PYTHON CAPSTONE PROJECT

TASK - 1

There are three different tables as given above. Please make three dataframe in python and save them as three .csv files. From Task 2 to Task 10, use the saved .csv files only.

In [12]:
# Import the pandas library for data manipulation and analysis
import pandas as pd

# -------------------- Project DataFrame --------------------

# Define a dictionary containing project-related data
project_data = {
    "ID": ["A001", "A002", "A003", "A004", "A005", "A002", "A005","A003", "A001", "A003", "A001", "A004","A004", "A005"],  # Employee IDs
    "Project": ["Project 1", "Project 2", "Project 3", "Project 4", "Project 5", "Project 6", "Project 7",
                "Project 8","Project 9","Project 10", "Project 11", "Project 12", "Project 13","Project 14"],  # Project names
    "Cost": [1002000, 2000000, 4500000, 5500000, None, 680000, 400000, 350000, None, 300000, 2000000, 1000000,3000000,200000],  # Cost of projects (some missing)
    "Status": ["Finished", "Ongoing", "Finished", "Ongoing", "Finished", "Failed","Finished","Failed","Ongoing",
               "Finished", "Failed", "Ongoing", "Finished", "Finished"]  # Current status of each project
}

# Create a DataFrame called df_project from the project_data dictionary
df_project = pd.DataFrame(project_data)

# -------------------- Employee DataFrame --------------------

# Define a dictionary containing employee information
employee_data = {
    "ID": ["A001", "A002", "A003", "A004", "A005"],  # Employee IDs
    "Name": ["John Alter", "Alice Luxumberg", "Tom Sabestine", "Nina Adgra", "Amy Johny"],  # Names
    "Gender": ["M", "F", "M", "F", "F"],  # Gender of employees
    "City": ["Paris", "London", "Berlin", "Newyork", "Madrid"],  # City of residence
    "Age": [25, 27, 29, 31, 30]  # Age of employees
}

# Create a DataFrame called df_employee from the employee_data dictionary
df_employee = pd.DataFrame(employee_data)

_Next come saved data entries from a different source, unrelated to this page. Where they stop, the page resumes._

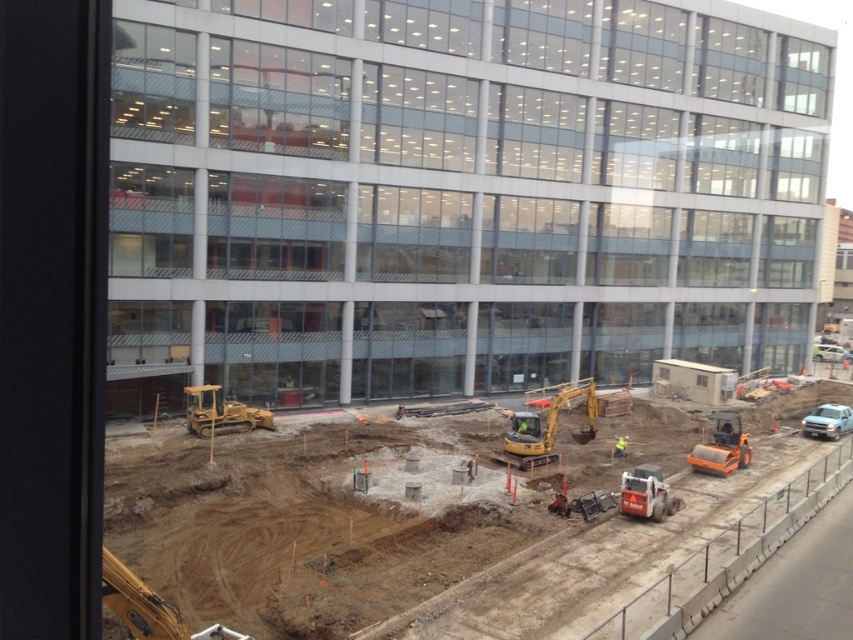 Between brown dirt at lower center and orange rubber roller at lower right, which one is positioned lower?

brown dirt at lower center is below.

Based on the photo, is brown dirt at lower center below orange rubber roller at lower right?

Yes, brown dirt at lower center is below orange rubber roller at lower right.

This screenshot has width=853, height=640. Describe the element at coordinates (415, 540) in the screenshot. I see `brown dirt at lower center` at that location.

At what (x,y) coordinates should I click in order to perform the action: click on brown dirt at lower center. Please return your answer as a coordinate pair (x, y). This screenshot has height=640, width=853. Looking at the image, I should click on (415, 540).

Between yellow rubber bulldozer at lower center and orange rubber roller at lower right, which one appears on the left side from the viewer's perspective?

yellow rubber bulldozer at lower center is more to the left.

Locate an element on the screen. The height and width of the screenshot is (640, 853). yellow rubber bulldozer at lower center is located at coordinates (221, 412).

This screenshot has width=853, height=640. I want to click on yellow rubber bulldozer at lower center, so click(x=221, y=412).

Is point (216, 385) more distant than point (834, 440)?

No, (216, 385) is closer to viewer.

Who is shorter, yellow rubber bulldozer at lower center or silver metallic truck at lower right?

silver metallic truck at lower right is shorter.

Is point (227, 419) positioned in front of point (805, 432)?

That is True.

The image size is (853, 640). Identify the location of yellow rubber bulldozer at lower center. (221, 412). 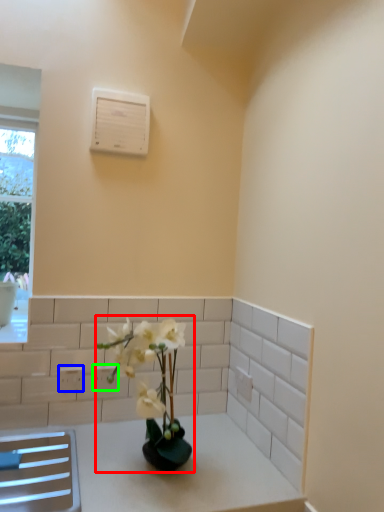 Question: Estimate the real-world distances between objects in this image. Which object is farther from houseplant (highlighted by a red box), electric outlet (highlighted by a blue box) or electric outlet (highlighted by a green box)?

Choices:
 (A) electric outlet
 (B) electric outlet

Answer: (A) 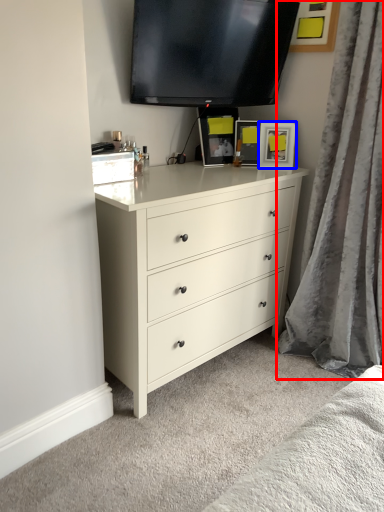 Question: Among these objects, which one is nearest to the camera, curtain (highlighted by a red box) or picture frame (highlighted by a blue box)?

Choices:
 (A) curtain
 (B) picture frame

Answer: (A) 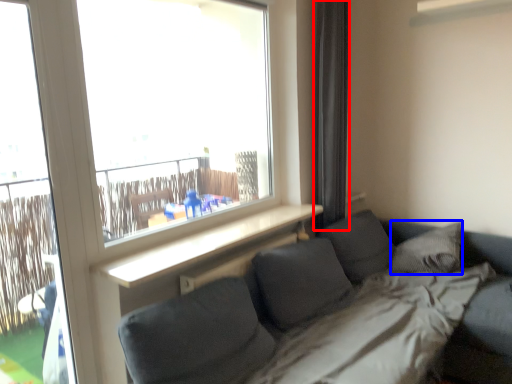 Question: Which object appears closest to the camera in this image, curtain (highlighted by a red box) or pillow (highlighted by a blue box)?

Choices:
 (A) curtain
 (B) pillow

Answer: (B) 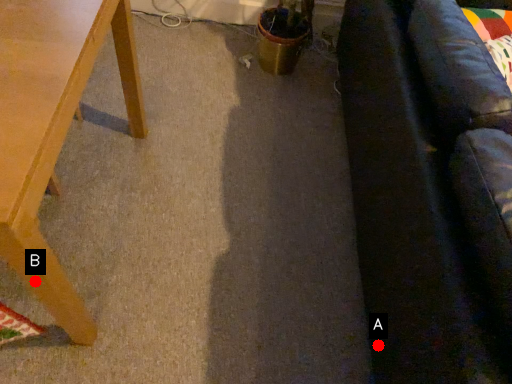 Question: Two points are circled on the image, labeled by A and B beside each circle. Among these points, which one is nearest to the camera?

Choices:
 (A) A is closer
 (B) B is closer

Answer: (B) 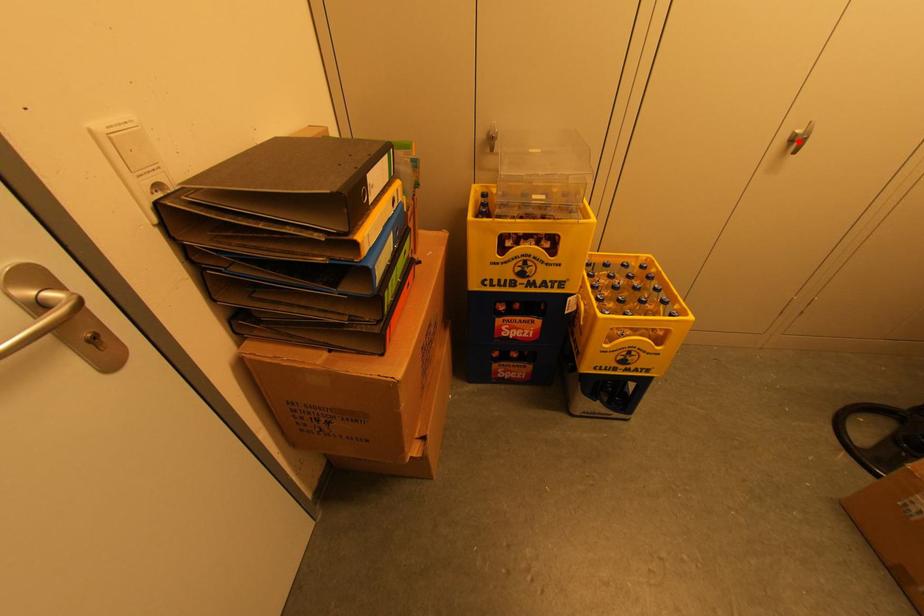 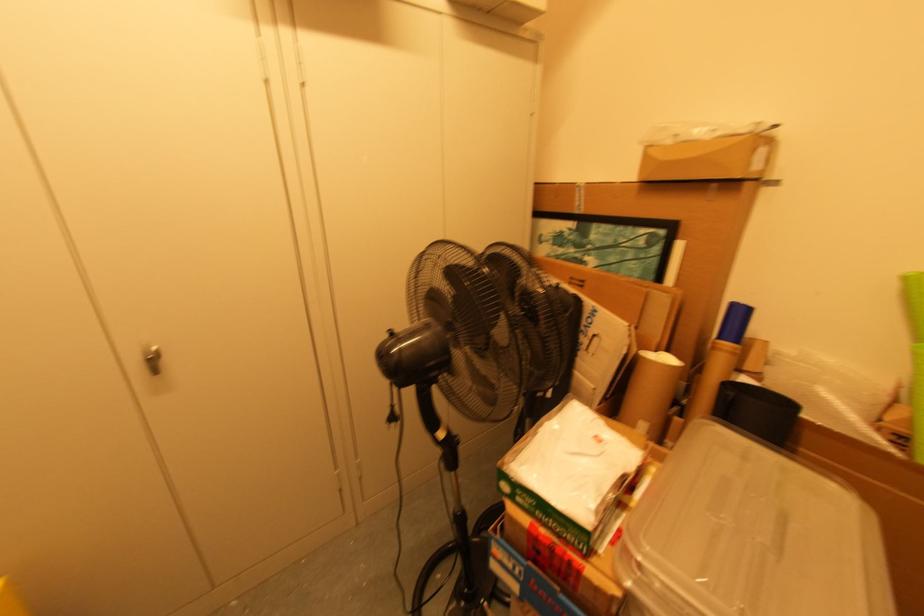 Where in the second image is the point corresponding to the highlighted location from the first image?

(152, 361) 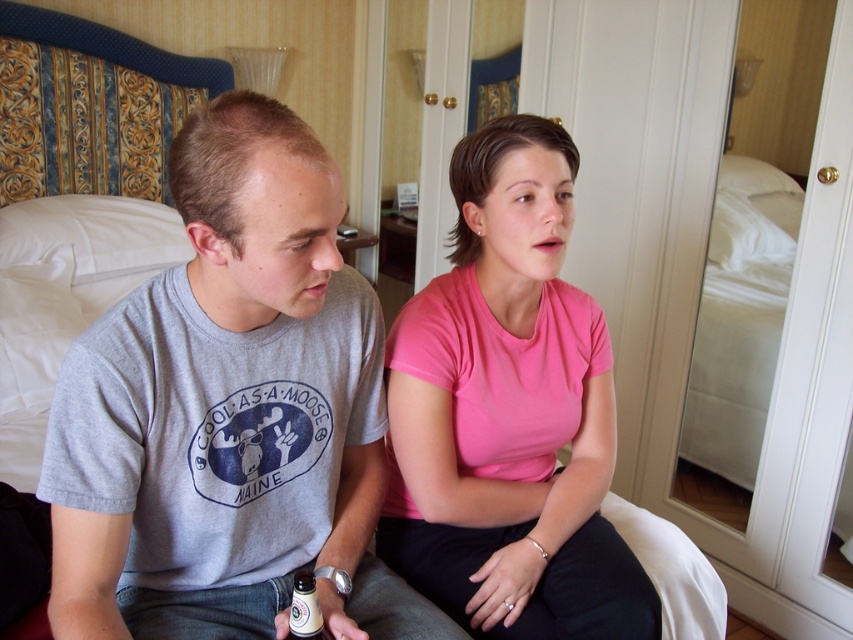 Does gray cotton t-shirt at left appear over pink cotton shirt at center?

No.

Does gray cotton t-shirt at left have a lesser height compared to pink cotton shirt at center?

Yes, gray cotton t-shirt at left is shorter than pink cotton shirt at center.

Where is `gray cotton t-shirt at left`? This screenshot has width=853, height=640. gray cotton t-shirt at left is located at coordinates (229, 413).

Who is positioned more to the right, pink cotton shirt at center or translucent plastic bottle at lower center?

Positioned to the right is pink cotton shirt at center.

What do you see at coordinates (508, 413) in the screenshot?
I see `pink cotton shirt at center` at bounding box center [508, 413].

Find the location of `pink cotton shirt at center`. pink cotton shirt at center is located at coordinates (508, 413).

Is gray cotton t-shirt at left bigger than translucent plastic bottle at lower center?

Yes, gray cotton t-shirt at left is bigger than translucent plastic bottle at lower center.

What do you see at coordinates (229, 413) in the screenshot?
I see `gray cotton t-shirt at left` at bounding box center [229, 413].

You are a GUI agent. You are given a task and a screenshot of the screen. Output one action in this format:
    pyautogui.click(x=<x>, y=<y>)
    Task: Click on the gray cotton t-shirt at left
    The image size is (853, 640).
    Given the screenshot: What is the action you would take?
    pyautogui.click(x=229, y=413) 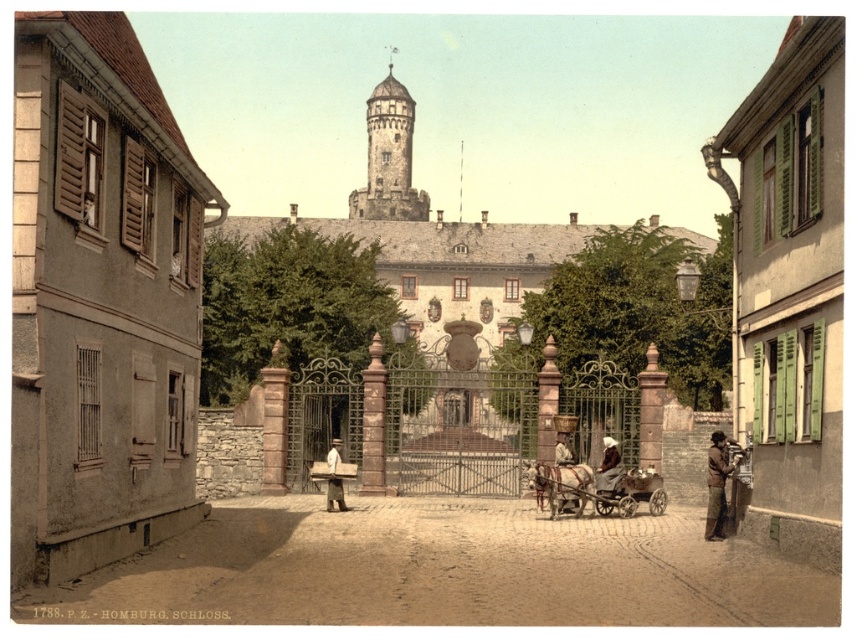 In the scene shown: Is brown stone tower at center positioned before brown leather hat at center?

No, it is behind brown leather hat at center.

Which is above, brown stone tower at center or brown leather hat at center?

brown stone tower at center is above.

What do you see at coordinates (388, 156) in the screenshot? The image size is (857, 640). I see `brown stone tower at center` at bounding box center [388, 156].

This screenshot has height=640, width=857. In order to click on brown stone tower at center in this screenshot , I will do `click(388, 156)`.

Who is positioned more to the left, brown cobblestone alley at center or brown leather coat at center?

brown leather coat at center

Is brown cobblestone alley at center to the right of brown leather coat at center from the viewer's perspective?

Indeed, brown cobblestone alley at center is positioned on the right side of brown leather coat at center.

Find the location of `brown cobblestone alley at center`. brown cobblestone alley at center is located at coordinates (442, 572).

Between point (363, 186) and point (607, 444), which one is positioned behind?

Point (363, 186)

Is brown stone tower at center smaller than light brown fur coat at center?

Incorrect, brown stone tower at center is not smaller in size than light brown fur coat at center.

This screenshot has width=857, height=640. What do you see at coordinates (388, 156) in the screenshot? I see `brown stone tower at center` at bounding box center [388, 156].

This screenshot has height=640, width=857. I want to click on brown stone tower at center, so click(388, 156). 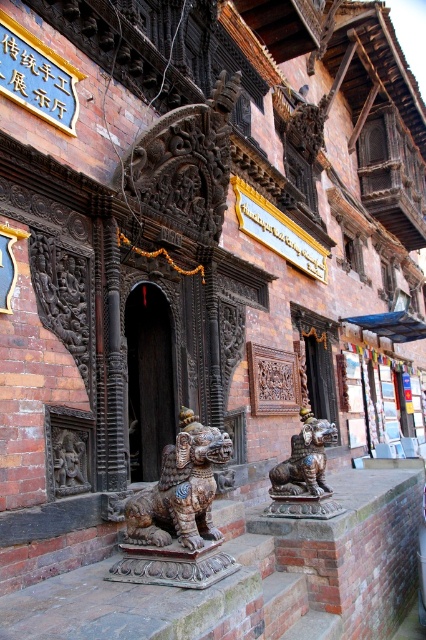 You are an architect examining the traditional structure. The bronze textured lion at center is positioned at coordinates 0.766 on the x and 0.425 on the y. If the entrance is at the center of the facade, is the lion to the left or right of the entrance?

The bronze textured lion at center is located at point (181, 490). Since the entrance is at the center, which would be coordinates around 0.5 on the x and y axes, the lion is to the right of the entrance because its x coordinate is higher than 0.5. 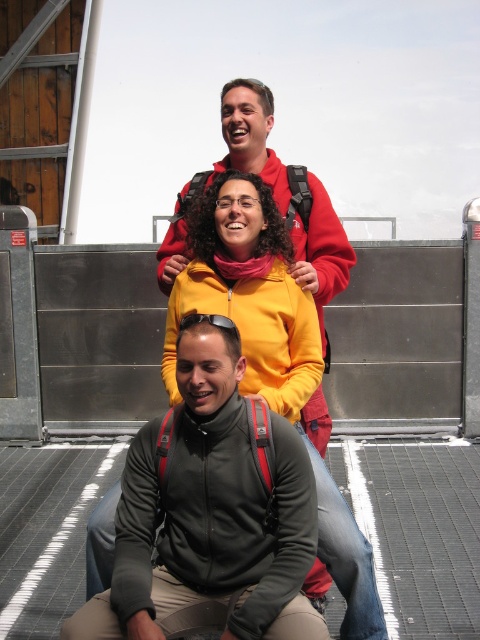 Question: Is the position of yellow matte jacket at center less distant than that of matte red jacket at upper center?

Choices:
 (A) yes
 (B) no

Answer: (A)

Question: Which point is closer to the camera taking this photo?

Choices:
 (A) (321, 212)
 (B) (359, 602)

Answer: (B)

Question: Observing the image, what is the correct spatial positioning of yellow matte jacket at center in reference to matte red jacket at upper center?

Choices:
 (A) below
 (B) above

Answer: (A)

Question: Which of the following is the closest to the observer?

Choices:
 (A) (244, 195)
 (B) (315, 291)

Answer: (A)

Question: Does yellow matte jacket at center have a greater width compared to matte red jacket at upper center?

Choices:
 (A) no
 (B) yes

Answer: (A) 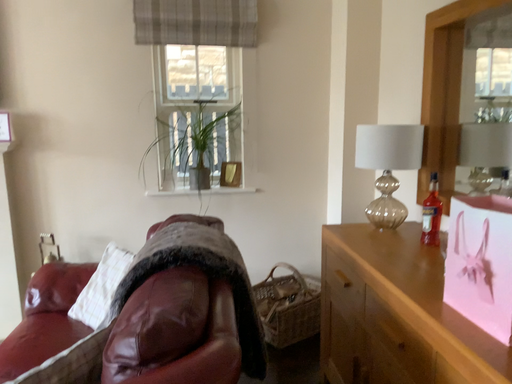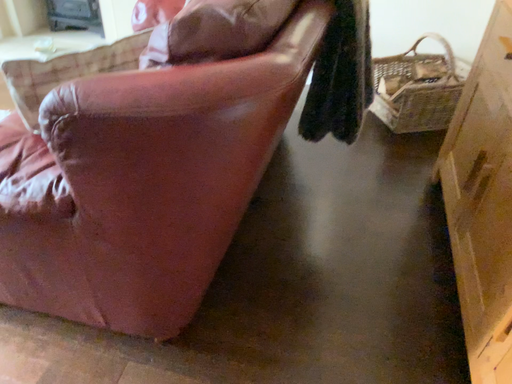 Question: Which way did the camera rotate in the video?

Choices:
 (A) rotated left
 (B) rotated right

Answer: (A) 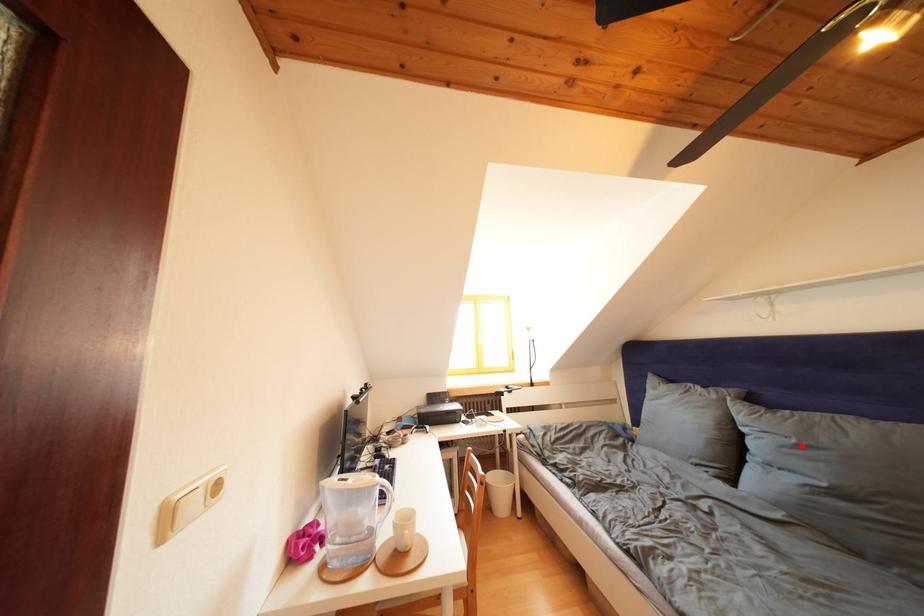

# -------------------- Designation Level DataFrame --------------------

# Create a DataFrame df_seniority that contains employee ID and their designation level
df_seniority = pd.DataFrame({
    "ID": ["A001", "A002", "A003", "A004", "A005"],  # Employee IDs
    "Designation Level": [2, 2, 3, 2, 3]  # Designation level (e.g., 2 = junior, 3 = senior)
})

# -------------------- Save DataFrames as CSV Files --------------------

# Save the df_project DataFrame to a CSV file named "project.csv" without the index column
df_project.to_csv("project.csv", index=False)

# Save the df_employee DataFrame to a CSV file named "employee.csv" without the index column
df_employee.to_csv("employee.csv", index=False)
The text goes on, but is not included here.